WHAT TO PRODUCE =>
Return the data below exactly, but only from the line containing "Grand Cru Classé" through the line containing "registrare anche una", with both of those lines included.
DATASET RECORDS Block Start
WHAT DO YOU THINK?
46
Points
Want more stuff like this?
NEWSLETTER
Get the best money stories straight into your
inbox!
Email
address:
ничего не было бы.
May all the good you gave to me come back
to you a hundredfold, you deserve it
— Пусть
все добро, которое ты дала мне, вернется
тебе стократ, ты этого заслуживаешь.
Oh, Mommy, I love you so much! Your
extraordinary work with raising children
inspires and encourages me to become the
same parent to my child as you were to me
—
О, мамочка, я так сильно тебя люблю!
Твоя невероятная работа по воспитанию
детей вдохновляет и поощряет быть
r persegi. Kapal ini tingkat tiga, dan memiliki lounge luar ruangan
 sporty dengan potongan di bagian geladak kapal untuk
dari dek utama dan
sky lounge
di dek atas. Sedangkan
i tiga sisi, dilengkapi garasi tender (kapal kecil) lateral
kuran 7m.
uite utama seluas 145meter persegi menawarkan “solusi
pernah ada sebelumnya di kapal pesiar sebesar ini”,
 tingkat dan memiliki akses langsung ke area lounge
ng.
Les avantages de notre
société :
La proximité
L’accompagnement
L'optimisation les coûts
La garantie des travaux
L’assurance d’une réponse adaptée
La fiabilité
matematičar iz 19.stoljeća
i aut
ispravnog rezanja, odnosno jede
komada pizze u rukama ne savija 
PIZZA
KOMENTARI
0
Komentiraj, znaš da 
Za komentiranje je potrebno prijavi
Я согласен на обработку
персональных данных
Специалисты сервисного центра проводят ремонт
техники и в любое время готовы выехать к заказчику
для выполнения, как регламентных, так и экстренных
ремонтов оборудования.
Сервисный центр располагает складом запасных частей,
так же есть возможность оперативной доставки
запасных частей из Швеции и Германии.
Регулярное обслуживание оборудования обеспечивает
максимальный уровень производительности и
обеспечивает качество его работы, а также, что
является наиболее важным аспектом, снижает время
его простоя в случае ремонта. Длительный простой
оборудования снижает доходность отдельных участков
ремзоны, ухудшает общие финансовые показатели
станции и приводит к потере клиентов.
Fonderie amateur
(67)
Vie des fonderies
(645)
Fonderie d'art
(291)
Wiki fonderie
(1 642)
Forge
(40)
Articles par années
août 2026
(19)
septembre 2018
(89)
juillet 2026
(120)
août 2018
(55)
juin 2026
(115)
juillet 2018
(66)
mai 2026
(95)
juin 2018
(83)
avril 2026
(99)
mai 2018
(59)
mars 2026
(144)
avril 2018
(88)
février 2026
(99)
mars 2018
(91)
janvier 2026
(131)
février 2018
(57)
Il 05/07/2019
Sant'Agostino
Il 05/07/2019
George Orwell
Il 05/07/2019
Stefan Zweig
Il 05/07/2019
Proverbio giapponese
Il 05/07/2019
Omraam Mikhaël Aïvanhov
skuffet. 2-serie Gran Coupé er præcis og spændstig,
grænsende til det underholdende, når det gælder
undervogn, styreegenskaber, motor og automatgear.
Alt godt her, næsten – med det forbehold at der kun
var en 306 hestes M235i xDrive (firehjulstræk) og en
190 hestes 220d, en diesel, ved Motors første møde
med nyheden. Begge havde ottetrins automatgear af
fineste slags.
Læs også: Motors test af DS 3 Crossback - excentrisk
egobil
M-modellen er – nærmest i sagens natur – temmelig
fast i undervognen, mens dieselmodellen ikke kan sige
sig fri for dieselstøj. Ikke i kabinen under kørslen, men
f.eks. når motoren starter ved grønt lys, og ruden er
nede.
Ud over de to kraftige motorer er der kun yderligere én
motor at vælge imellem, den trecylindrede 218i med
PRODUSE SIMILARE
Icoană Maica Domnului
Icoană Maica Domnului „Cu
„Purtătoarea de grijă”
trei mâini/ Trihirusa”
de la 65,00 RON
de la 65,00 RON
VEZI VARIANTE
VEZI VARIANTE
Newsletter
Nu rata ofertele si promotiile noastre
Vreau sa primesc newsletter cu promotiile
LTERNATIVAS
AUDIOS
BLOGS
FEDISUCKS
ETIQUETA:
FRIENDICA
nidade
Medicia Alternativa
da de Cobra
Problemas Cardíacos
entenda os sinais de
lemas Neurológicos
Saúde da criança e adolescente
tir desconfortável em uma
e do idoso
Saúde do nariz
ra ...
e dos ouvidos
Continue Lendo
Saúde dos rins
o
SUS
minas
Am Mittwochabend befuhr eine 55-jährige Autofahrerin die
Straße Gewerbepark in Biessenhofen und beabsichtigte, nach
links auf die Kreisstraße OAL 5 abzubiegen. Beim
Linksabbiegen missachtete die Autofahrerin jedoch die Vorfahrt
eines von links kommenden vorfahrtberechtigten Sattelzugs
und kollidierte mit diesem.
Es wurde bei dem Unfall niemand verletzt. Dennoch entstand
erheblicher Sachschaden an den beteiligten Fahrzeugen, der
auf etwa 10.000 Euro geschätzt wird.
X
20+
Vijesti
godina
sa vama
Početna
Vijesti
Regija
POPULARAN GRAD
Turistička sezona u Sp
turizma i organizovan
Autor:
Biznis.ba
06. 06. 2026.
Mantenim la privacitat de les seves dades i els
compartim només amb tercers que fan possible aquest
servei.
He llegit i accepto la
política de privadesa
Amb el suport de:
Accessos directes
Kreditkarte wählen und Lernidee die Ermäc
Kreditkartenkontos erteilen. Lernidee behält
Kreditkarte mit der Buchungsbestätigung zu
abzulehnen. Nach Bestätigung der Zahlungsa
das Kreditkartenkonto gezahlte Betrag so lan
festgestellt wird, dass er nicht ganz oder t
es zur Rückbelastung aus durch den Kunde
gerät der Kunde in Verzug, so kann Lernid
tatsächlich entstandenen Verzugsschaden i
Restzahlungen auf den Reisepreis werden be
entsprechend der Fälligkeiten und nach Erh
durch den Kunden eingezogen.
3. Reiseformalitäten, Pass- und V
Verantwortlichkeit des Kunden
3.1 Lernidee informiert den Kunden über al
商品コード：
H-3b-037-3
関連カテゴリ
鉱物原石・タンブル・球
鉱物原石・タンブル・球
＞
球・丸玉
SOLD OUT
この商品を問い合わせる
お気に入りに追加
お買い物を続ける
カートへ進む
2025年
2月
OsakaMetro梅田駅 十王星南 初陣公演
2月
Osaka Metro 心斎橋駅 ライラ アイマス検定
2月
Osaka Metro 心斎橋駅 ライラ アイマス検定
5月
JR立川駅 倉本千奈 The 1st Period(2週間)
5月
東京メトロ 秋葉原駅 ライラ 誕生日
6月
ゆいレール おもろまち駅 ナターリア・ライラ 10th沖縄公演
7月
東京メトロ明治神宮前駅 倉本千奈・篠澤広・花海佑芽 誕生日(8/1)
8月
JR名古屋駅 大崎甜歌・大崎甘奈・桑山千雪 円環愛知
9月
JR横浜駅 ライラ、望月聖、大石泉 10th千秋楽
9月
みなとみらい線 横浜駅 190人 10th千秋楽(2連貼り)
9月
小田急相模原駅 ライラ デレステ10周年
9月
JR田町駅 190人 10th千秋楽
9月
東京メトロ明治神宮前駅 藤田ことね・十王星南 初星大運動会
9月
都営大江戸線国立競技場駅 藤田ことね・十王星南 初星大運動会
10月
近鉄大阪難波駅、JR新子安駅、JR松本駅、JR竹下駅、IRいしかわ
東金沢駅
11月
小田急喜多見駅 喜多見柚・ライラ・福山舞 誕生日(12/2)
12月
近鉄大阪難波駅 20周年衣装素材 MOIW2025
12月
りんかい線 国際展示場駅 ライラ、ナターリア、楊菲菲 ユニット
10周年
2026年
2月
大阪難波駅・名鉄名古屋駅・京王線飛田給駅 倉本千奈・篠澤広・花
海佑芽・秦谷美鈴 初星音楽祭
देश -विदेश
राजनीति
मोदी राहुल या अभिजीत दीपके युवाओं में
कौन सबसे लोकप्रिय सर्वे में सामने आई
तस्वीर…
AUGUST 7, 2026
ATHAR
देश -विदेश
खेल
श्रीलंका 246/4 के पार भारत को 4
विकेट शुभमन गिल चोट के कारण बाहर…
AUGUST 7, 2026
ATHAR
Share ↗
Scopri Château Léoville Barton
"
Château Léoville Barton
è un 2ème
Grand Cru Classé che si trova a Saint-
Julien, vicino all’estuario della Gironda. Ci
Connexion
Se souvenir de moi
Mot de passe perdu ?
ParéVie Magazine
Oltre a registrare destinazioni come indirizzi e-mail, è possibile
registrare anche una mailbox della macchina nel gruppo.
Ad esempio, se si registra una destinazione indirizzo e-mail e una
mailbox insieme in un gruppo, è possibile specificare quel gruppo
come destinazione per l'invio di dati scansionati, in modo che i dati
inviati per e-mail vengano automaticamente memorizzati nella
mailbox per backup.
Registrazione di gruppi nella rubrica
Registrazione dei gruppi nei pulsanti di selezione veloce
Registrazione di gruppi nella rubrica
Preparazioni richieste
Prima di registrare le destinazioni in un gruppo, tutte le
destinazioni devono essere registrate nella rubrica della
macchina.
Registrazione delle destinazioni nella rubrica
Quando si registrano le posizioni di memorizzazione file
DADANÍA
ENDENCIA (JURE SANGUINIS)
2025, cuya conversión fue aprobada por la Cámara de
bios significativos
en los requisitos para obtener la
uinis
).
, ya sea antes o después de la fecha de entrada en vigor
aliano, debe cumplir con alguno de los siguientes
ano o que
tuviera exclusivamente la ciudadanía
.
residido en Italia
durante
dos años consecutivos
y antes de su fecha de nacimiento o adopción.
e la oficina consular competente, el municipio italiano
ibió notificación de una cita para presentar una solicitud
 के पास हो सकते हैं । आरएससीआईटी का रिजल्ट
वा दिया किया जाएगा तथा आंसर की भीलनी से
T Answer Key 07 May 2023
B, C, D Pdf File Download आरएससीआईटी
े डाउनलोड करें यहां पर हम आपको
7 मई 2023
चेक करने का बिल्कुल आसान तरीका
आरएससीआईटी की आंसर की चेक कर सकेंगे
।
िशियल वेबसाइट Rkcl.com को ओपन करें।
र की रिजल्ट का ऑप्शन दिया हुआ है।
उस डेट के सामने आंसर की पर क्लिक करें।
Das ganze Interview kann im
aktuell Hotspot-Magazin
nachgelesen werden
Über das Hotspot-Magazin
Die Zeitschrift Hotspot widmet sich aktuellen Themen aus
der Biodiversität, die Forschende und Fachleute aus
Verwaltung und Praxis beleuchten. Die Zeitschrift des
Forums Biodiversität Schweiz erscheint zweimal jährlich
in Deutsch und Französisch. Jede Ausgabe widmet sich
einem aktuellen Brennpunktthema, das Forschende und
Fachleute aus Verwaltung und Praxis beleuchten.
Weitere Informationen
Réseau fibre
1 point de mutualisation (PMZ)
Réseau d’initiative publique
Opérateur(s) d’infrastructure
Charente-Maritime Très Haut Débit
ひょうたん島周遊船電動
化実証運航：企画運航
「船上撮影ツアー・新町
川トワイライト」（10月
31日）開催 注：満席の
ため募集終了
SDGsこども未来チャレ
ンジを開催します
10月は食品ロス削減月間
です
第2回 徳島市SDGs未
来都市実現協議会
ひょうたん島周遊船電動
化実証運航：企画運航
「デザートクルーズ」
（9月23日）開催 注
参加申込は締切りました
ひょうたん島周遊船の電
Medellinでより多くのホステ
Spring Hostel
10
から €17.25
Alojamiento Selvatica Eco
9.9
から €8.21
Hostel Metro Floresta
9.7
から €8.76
DATASET RECORDS Block End
TASK RESULT =>
Grand Cru Classé che si trova a Saint-
Julien, vicino all’estuario della Gironda. Ci
Connexion
Se souvenir de moi
Mot de passe perdu ?
ParéVie Magazine
Oltre a registrare destinazioni come indirizzi e-mail, è possibile
registrare anche una mailbox della macchina nel gruppo.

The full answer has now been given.